In order to increase the reliability of accuracy as a measure of the true model's visual reasoning capacities, we have carefully balanced the dataset using the question's semantic representation. We have looked at the answer distribution for groups of questions about similar concepts, and applied an iterative smoothing technique that spreads the "excess" distribution from common answers to less frequent ones, turning the answer distribution into a more uniform one, while retaining the original real-world tendencies (but somewhat smoothed out). Below we present an example of the smoothing we have performed.
Note that we thus compute accuracy only over the balanced test dataset, regardless of the training set being used.

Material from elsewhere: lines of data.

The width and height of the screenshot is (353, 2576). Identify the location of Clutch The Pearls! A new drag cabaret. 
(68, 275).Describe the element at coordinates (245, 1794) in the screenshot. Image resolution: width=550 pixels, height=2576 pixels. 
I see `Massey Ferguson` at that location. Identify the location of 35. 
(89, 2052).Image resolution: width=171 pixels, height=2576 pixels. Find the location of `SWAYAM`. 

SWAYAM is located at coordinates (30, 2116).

See the paper for further details.
A metric for the level of consistency in responses across different questions. For each question-answer pair (q,a), we define a set Eq={q1, q2, ..., qn} of entailed questions, the answers to which can be unambiguously inferred given (q,a). For instance, given the question-answer pair Is there a red apple to the left of the white plate?, we can infer the answers to questions such as Is the plate to the right of the apple?, Is there a red fruit to the left of the plate?, What is the white thing to the right of the apple?, etc.

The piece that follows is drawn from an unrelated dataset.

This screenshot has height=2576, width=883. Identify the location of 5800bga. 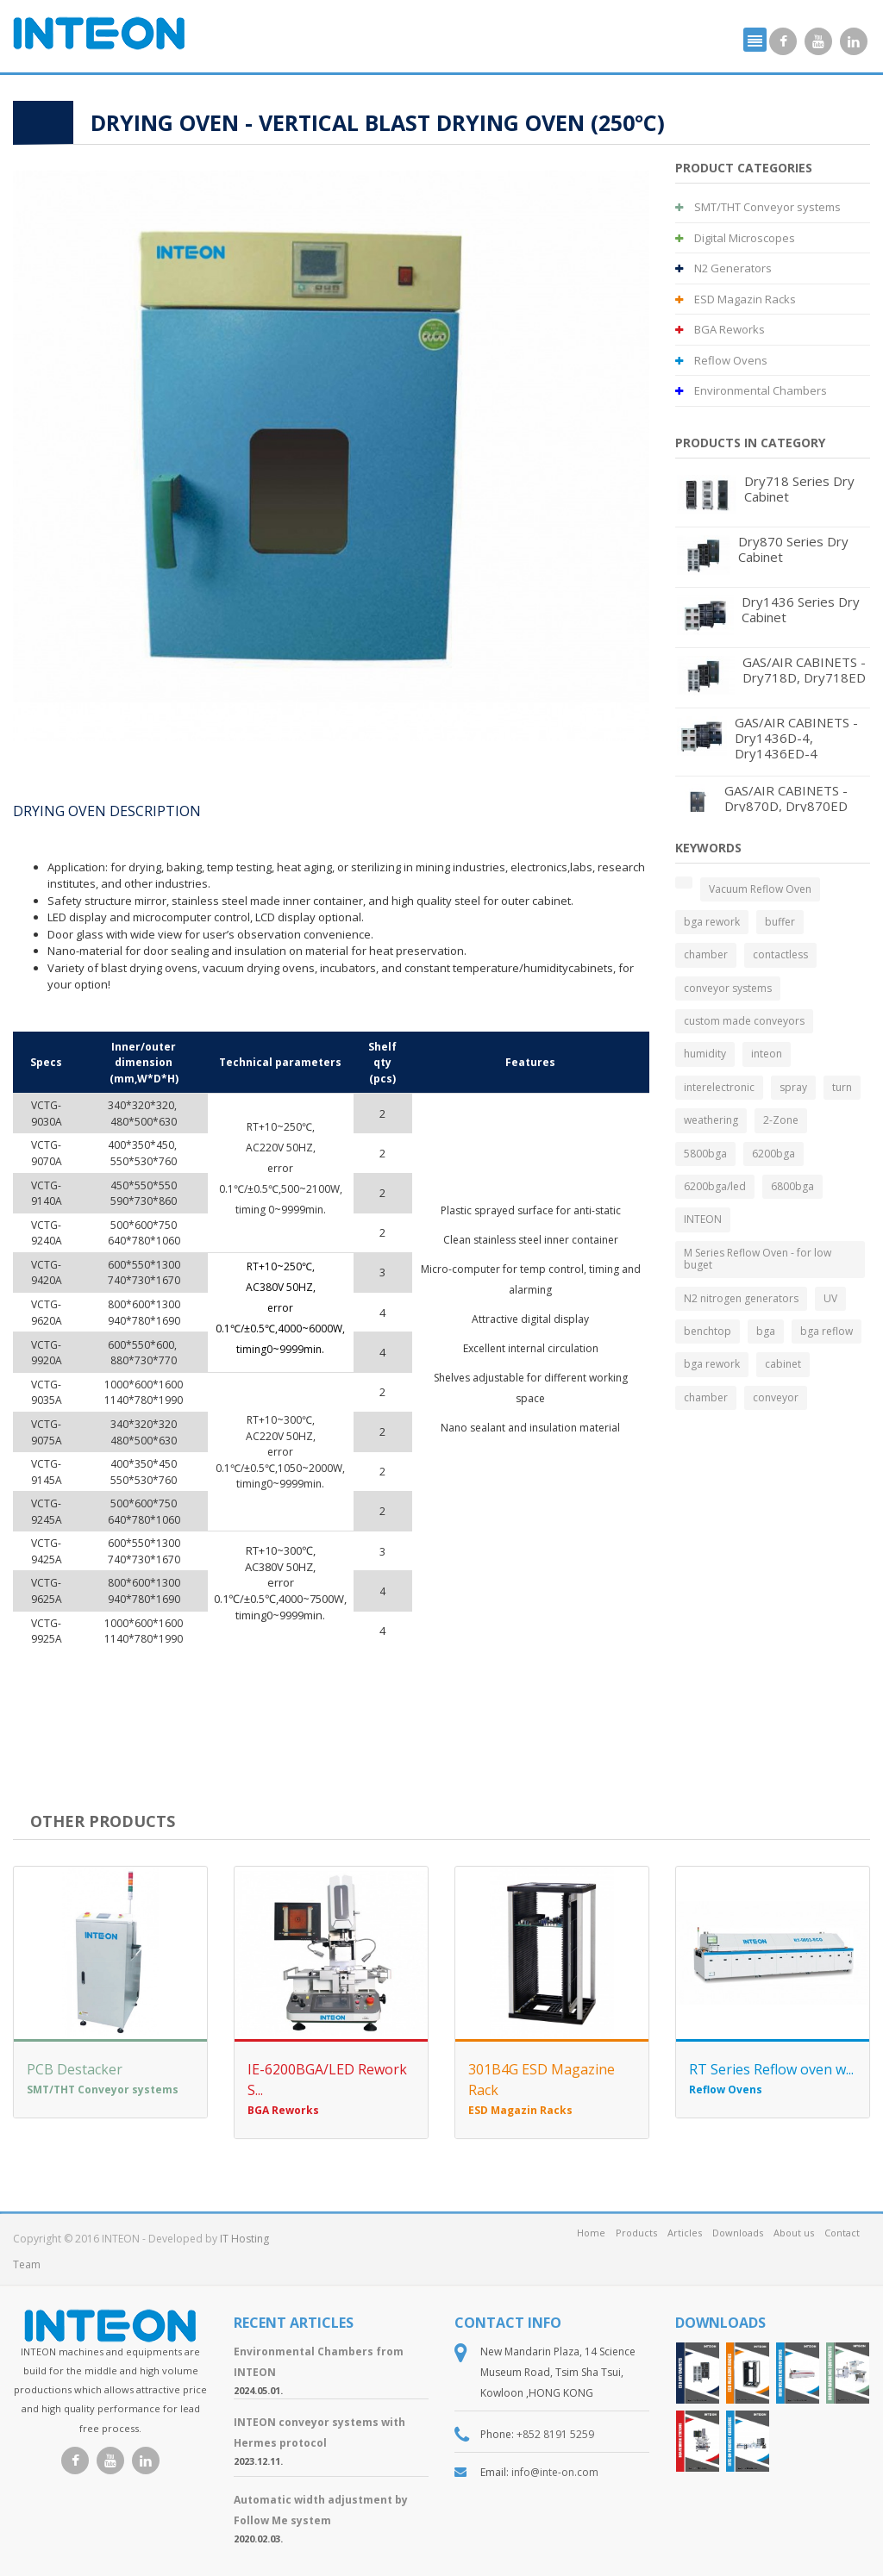
(705, 1153).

Denote Q the set of all questions the model answered correctly. For each question q in Q, we measure the model's accuracy over the entailed questions Eq to get the score sq and finally average these results across all questions in Q.
This metric allows us to evaluate the model consistency across questions – whether or not it gives contradictory answers to equivalent and entailed questions.
Measures whether the model gives valid answers, ones that can be theoretically correct for the question. For each question q we define an answers scope V, with all answers possibly correct for some image. For instance, only colors for color-questions, only animals for question that starts with 'What animal...' or yes/no for binary questions. We then give 1 point if the model's prediction p is in V and 0 otherwise. We then measure these scores over all questions in the dataset.
Measures whether the model responses are reasonable in the real world or not making sense. For each open question q about an attribute a of an object o we check whether the model's prediction p occurs at least once with the object o over the whole dataset scene graphs. We give 1 point if it occurs and 0 otherwise. For instance, for a question about the color of an apple, we will regard colors such as green and red as plausible since they occur as attributes of some apple in the whole dataset, and blue or purple as implausible, since they don't.
Similarly, for each open question q about a relation (s, r, t), we check whether the model prediction p occurs at least once in relation with the object s, .i.e. check if (s, r, p) occurs in the dataset.
While this metric may be less precise for infrequent objects, especially when measuring generalization to new unseen environment, it may give a good sense of the general level of world-knowledge the model has acquired.
For attention models only. Measures whether the model attends to regions in the image that are relevant for the question. For each question-image pair (q,i), we define a pointer r to the region in the image which the question refers to and is relevant to answer it (or alternatively, multiple pointers to relevant regions). We then look at the model visual attention over the image i when answering the question, and sum up the overall attention over r. This is the grounding score for that question, which we then average over all questions in the dataset.
This metric allows us to evaluate the degree to which the model is truly grounding its reasoning in the image, rather than just making educated guesses based on language priors or world tendencies.
Measures the overall match between the true answer distribution and the model predicted distribution. We partition the questions in the dataset into groups based on their subject, e.g.
(apple,color) for all color questions about apples, etc. For each group
G, we look at the true answer distribution across the dataset and the distribution of the model's predictions over the same questions. We then compare these distributions using
Chi-Square statistic, and average the scores across all groups.
This metric gives us a good sense of the general level of world-knowledge the model has acquired, and especially allows us to see if the model predicts not only the most common answers but also the less frequent ones.